Clinician FAQs

1. What is the ROCA Test?

  • The ROCA Test is a simple blood test that determines the likelihood of a woman having ovarian cancer. The test uses a woman’s age, menopausal status, risk status and serial blood measurements of CA-125 over time to produce a score that indicates her likelihood of having ovarian cancer.
  • It is the only ovarian cancer test that has been evaluated in major clinical trials and shown to be significantly more sensitive and specific than alternative methods. In clinical studies of postmenopausal women, screening using the ROCA test doubled the number of screen-detected ovarian cancers compared with the those that would have been detected using the standard CA-125 test using a fixed cut-off of 35U/ml. 1
  • The ROCA Test is for postmenopausal women aged between 50 and 84, or for women between 35 and 84 years of age who have an estimated ≥10% lifetime risk of ovarian cancer.

2. How is the ROCA Test different from the standard CA-125 test?

The ROCA Test differs from a standard CA-125 in that is does not use a fixed cut-off level of 35U/ml but instead uses an algorithm-based method to assess the significance of any change in the baseline level of CA125 to predict the risk of having ovarian cancer. The algorithm compares a woman’s serial CA-125 profile to a proprietary database of known CA-125 profiles (with and without cancer). The more a woman’s profile correlates with known profiles of ovarian cancer, the greater her risk. The algorithm also uses age, menopausal status and whether a woman is high risk for ovarian cancer as factors.

3. How is The ROCA Test different from OVA1 or ROMA?

The ROCA Test is intended for asymptomatic women to determine their risk of having ovarian cancer. It is not to be used when a mass is present. OVA1 and ROMA are tests intended to be used when a pelvic mass has already been detected to determine if the mass is likely to be benign or malignant.

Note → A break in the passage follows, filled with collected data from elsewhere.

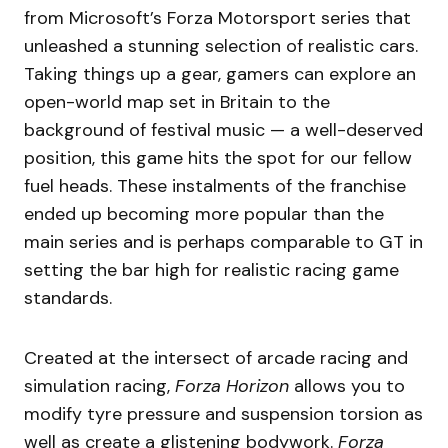
from Microsoft’s Forza Motorsport series that
unleashed a stunning selection of realistic cars.
Taking things up a gear, gamers can explore an
open-world map set in Britain to the
background of festival music — a well-deserved
position, this game hits the spot for our fellow
fuel heads. These instalments of the franchise
ended up becoming more popular than the
main series and is perhaps comparable to GT in
setting the bar high for realistic racing game
standards.
Created at the intersect of arcade racing and
simulation racing,
Forza Horizon
allows you to
modify tyre pressure and suspension torsion as
well as create a glistening bodywork.
Forza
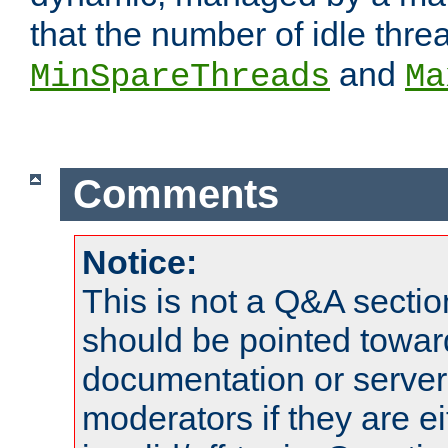
that the number of idle thr
and
MinSpareThreads
Ma
Comments
Notice:
This is not a Q&A sect
should be pointed towar
documentation or serve
moderators if they are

4. How do I interpret my patient's ROCA Test results?

The ROCA Test reports a numerical score that represents a woman’s risk of having ovarian cancer (e.g. 1 in 5,000). The risk score is categorised as Normal, Intermediate or Elevated and clinical recommendations as guidance for clinical follow up. The recommended clinical follow up is as defined by the UKCTOCS and UKFOCSS trials.

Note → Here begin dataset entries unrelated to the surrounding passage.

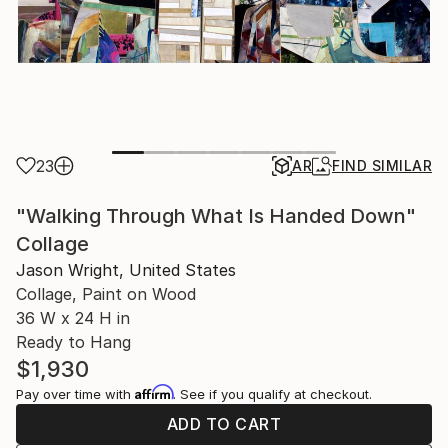
23
AR
FIND SIMILAR
"Walking Through What Is Handed Down"
Collage
Jason Wright, United States
Collage, Paint on Wood
36 W x 24 H in
Ready to Hang
$1,930
Affirm
Pay over time with
. See if you qualify at checkout.
ADD TO CART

The ROCA Test is a first line test and should not be used to refer a patient directly to surgery. The test results will either refer a patient to a repeat ROCA Test, or a transvaginal ultrasound scan of the ovaries, the results of which are interpreted by expert clinical assessment.

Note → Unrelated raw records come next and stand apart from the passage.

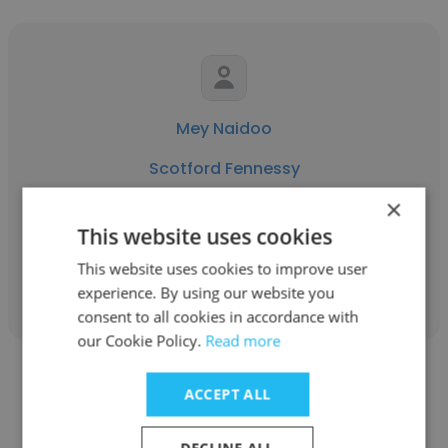
Mey Naidoo
Scotford Fennessy
×
Senior Recruitment Consultant
This website uses cookies
This website uses cookies to improve user
Get contacts
experience. By using our website you
consent to all cookies in accordance with
our Cookie Policy.
Read more
ACCEPT ALL
DECLINE ALL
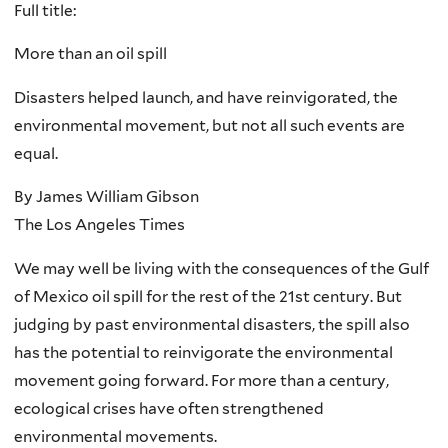
Full title:
More than an oil spill
Disasters helped launch, and have reinvigorated, the
environmental movement, but not all such events are
equal.
By James William Gibson
The Los Angeles Times
We may well be living with the consequences of the Gulf
of Mexico oil spill for the rest of the 21st century. But
judging by past environmental disasters, the spill also
has the potential to reinvigorate the environmental
movement going forward. For more than a century,
ecological crises have often strengthened
environmental movements.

Read about the test’s Benefits & Limitations


  1. Menon U, Ryan A, Kalsi J, Gentry-Maharaj A, Dawnay A, et al. (2015) A risk algorithm using serial biomarker measurements doubles the number of screen-detected cancers compared to a single threshold rule in the United Kingdom Collaborative Trial of Ovarian Cancer Screening (UKCTOCS) J Clin Oncol; Epub ahead of print 10.1200/JCO.2014.59.4945.